Inflation expectations did edge down in the latest University of Michigan consumer sentiment survey, out on Friday. Inflation was anticipated to run at 3.3% in the coming 12 months, versus 3.4% in last month’s final survey. Inflation expectations over the next five-to-10 years dipped to 3.3% in the latest survey, from 3.4% previously. This longer-run expectation was just 2.3% in February 2020 before Covid hit, note John Ryding and Conrad DeQuadros, Brean Capital economic advisers, in a client note.
But longer-term inflation expectations as expressed by the Treasury inflation-protected securities, or TIPS, market have moved higher recently. The so-called five-year, five-year forward break-even rate—the rate of inflation rate that the market sees for the second half of the coming decade—stood at 2.48% on Friday, down from a high of 2.67% in April, which in turn was the highest since 2014, according to data from the St. Louis Fed. But this measure had been running in the 2.10%-2.25% range until recently.
And that’s if you take the CPI data produced by the Bureau of Labor Statistics at face value. “Government statisticians’ sense of humor is in full display when they report an 8.1% month/month drop in airfares” for July, according to a client note from the Leuthold Group. Compared with a year earlier, the BLS reckons, airfares are down a full 19%, which is a bad joke to anyone who has paid exorbitant fares for the torture of flying recently.
What matters is what the Federal Open Market Committee thinks when it meets next, which won’t be until Sept. 19-20. By then, the panel will have two more key pieces of data, the employment report and CPI for August. Most economists and the futures markets think the FOMC will hold its federal funds target range at 5.25%-5.50%. Futures priced an 88.5% probability for no change next month, according to the CME FedWatch site as of Friday, little changed from a week earlier.
But looking ahead, markets are predicting no more hikes, and rate cuts beginning as early as May Day next year. By the end of 2024, the futures market see a fed-funds rate of 4.25%. The FOMC also sees reductions next year, but starting from a higher point and with smaller cuts. The panel’s most recent projection, from June, sees a median 5.1% policy rate by December and 4.6% by the end of 2024.
Any central bank rate cuts would be predicated on a decline in inflation.
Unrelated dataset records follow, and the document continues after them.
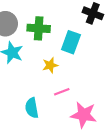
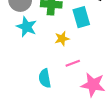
cyan rectangle: (71, 42) -> (81, 17), turned -36

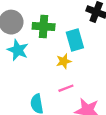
yellow star: (62, 39) -> (64, 61), moved

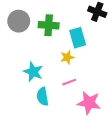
cyan star: (18, 50) -> (33, 72), moved

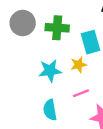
cyan star: (33, 72) -> (50, 71), moved, turned -30

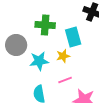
gray circle: (23, 23) -> (16, 45), moved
In an interview with the New York Times last week, New York Fed President John Williams posited that if inflation eased and the Fed didn’t cut, the real interest rates would rise, resulting in a more restrictive stance. But, he added, rate cuts will depend on inflation’s course in the first half of 2024, which “is still a ways off.”
Nevertheless, interest-rate futures and the Treasury market think Fed easing is all but certain. With the one-year T-bill yielding 5.36% and the two-year note yielding 4.87% Friday, the market evidently sees a one-year T-bill almost a full percentage point lower, at 4.38%, a year from now.
That’s plausible if you believe inflation is going to melt away. Alternative measures, such as the Atlanta Fed Sticky-Price CPI and the Cleveland Fed, portray “stubbornly high” readings that are closer to true inflation, according to Michael T. Lewis, who heads the Free Market advisory. As a result, Lewis sees more Fed rate hikes and no cuts.
That would go against the expectations of bond and stock bulls, both of which are counting on Fed rate-easing next year. But most Americans don’t see inflation coming down to close to the central bank’s 2% target or pre-Covid levels in the near term. They’re probably right.